Because of this, the code is quite long, especially since I'm storing both code and tape in arrays:
char code[] = {};
byte tape[] = {};
Memory should consist of at least 30000 cells, some existing brainfuck programs do need more so this should be configurable or unbounded.
I know I'm never going to fit 30000 cells into a Uno, but it seems like dynamic memory is the way to get the most space out of it. Any way of doing this appreciated.
Currently, char code[512] = {};
and byte tape[1024] = {};
uses "1,807 bytes (88%) of dynamic memory", but that's just the interpreter sketch.

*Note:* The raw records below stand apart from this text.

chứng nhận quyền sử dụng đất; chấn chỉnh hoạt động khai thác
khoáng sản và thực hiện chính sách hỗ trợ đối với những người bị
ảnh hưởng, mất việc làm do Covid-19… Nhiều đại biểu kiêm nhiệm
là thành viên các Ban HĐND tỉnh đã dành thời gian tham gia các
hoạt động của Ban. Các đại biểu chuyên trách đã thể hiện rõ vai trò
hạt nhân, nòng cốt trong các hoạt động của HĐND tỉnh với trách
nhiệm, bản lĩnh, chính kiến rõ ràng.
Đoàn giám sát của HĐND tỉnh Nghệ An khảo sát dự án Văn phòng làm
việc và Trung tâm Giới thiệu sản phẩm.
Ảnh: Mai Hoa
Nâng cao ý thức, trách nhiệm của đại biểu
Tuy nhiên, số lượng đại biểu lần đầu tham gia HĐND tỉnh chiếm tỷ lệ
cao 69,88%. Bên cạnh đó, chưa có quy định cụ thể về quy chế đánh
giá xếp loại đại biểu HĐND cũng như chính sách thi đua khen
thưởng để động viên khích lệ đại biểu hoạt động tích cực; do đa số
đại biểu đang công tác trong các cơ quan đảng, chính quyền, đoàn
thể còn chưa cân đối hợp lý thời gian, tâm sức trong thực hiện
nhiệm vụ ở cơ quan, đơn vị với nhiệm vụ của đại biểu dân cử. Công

I'll need to squash some more code in there too. The code is here for anyone who is interested.
You can implement it using a map
object, instead of creating a limited array. Use the indexes as keys and the value in that cell as a value (delete it if it equal to zero, and create a new entry in the map if the value of that cell now rises to 1 or more, or decreases to less than zero.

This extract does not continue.